So, you are saying that people who helped you out or gave you good numbers to catch big grouper will be rewarded with good Karma and the people who joked around with you will have bad luck and break down in their boats ? I am not on either side, just asking a question.


----------



## Chapman5011 (Mar 7, 2013)

philthefish said:


> Guys, there's no reason to be douches to a fellow Forum Member. Without the help of the good folks on here, me and a lot of my buddies on here would not be the fisherman we are. Dirty South simply asked a question.
> 
> Since I don't fish outta PNS I got nothing for you, but you should, definitely make sure you have all the numbers present on these two sites... and spend some time on the reefs and wrecks here in the forum.
> 
> ...


Yes the MBT divers site is slap full of numbers. More than you will ever be able to fish


----------



## Chapman5011 (Mar 7, 2013)

Dirty South said:


> Plan on going after some grouper on Sunday. Anyone have any numbers for them on natural bottom within 20 miles of perdido pass? I wouldn't dare share it with anyone!


Where are you going out of. 
For 50 bucks you can go to bluewater ship store in foley. (251) 943-4179.
Call in advance and talk to Scott. He will tell you what you need to bring. Mainly your machine and a sd card and a power cord.
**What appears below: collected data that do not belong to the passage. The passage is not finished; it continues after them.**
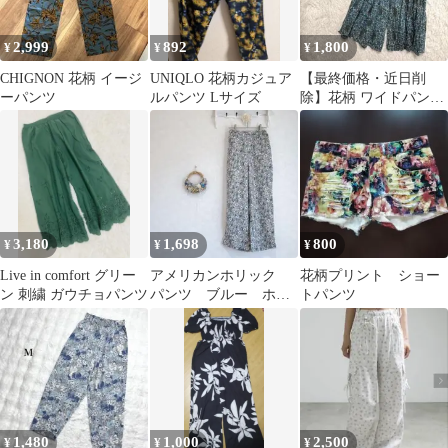
2,999
892
1,800
¥
¥
¥
CHIGNON 花柄 イージ
UNIQLO 花柄カジュア
【最終価格・近日削
ーパンツ
ルパンツ Lサイズ
除】花柄 ワイドパンツ
ガウチョパンツ M コッ
トン100％
3,180
1,698
800
¥
¥
¥
Live in comfort グリー
アメリカンホリック
花柄プリント ショー
ン 刺繍 ガウチョパンツ
パンツ ブルー ホワ
トパンツ
イト 花柄 イージーパ
ンツ トロミ 上品
1,480
1,000
2,500
¥
¥
¥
Or just bring your boat. He will load your machine up with over 1000 spots from pensacola to Mississippi waters all the way out to the big oil rigs way out. All for 50 bucks. 
As a fisherman, it was the best 50 bucks I ever spent. 
He is a diver also, so he nows whats down on certain spots.

Good luck in your venture. Time on the water will teach you a lot.


----------



## Dirty South (May 31, 2013)

Chapman5011 said:


> Where are you going out of.
> For 50 bucks you can go to bluewater ship store in foley. (251) 943-4179.
> Call in advance and talk to Scott. He will tell you what you need to bring. Mainly your machine and a sd card and a power cord. Or just bring your boat. He will load your machine up with over 1000 spots from pensacola to Mississippi waters all the way out to the big oil rigs way out. All for 50 bucks.
> As a fisherman, it was the best 50 bucks I ever spent.
> ...


Sweet! Thanks for the tip, Chapman! I'm going back down a week from Saturday for a week and I'll definitely take advantage of that. I normally launch at boggy point in orange beach. I see that you're from Birmingham. Me too, Calera actually. Where,do you live up here?


----------



## Chapman5011 (Mar 7, 2013)

Fishing season is upon us


----------



## reelndrag (Feb 20, 2013)

The mbt dive website is a good starter for sure! ! glad u got some help though, just dont forget it when it comes ur turn to help a fellow angler.. Good luck!! :thumbsup:


----------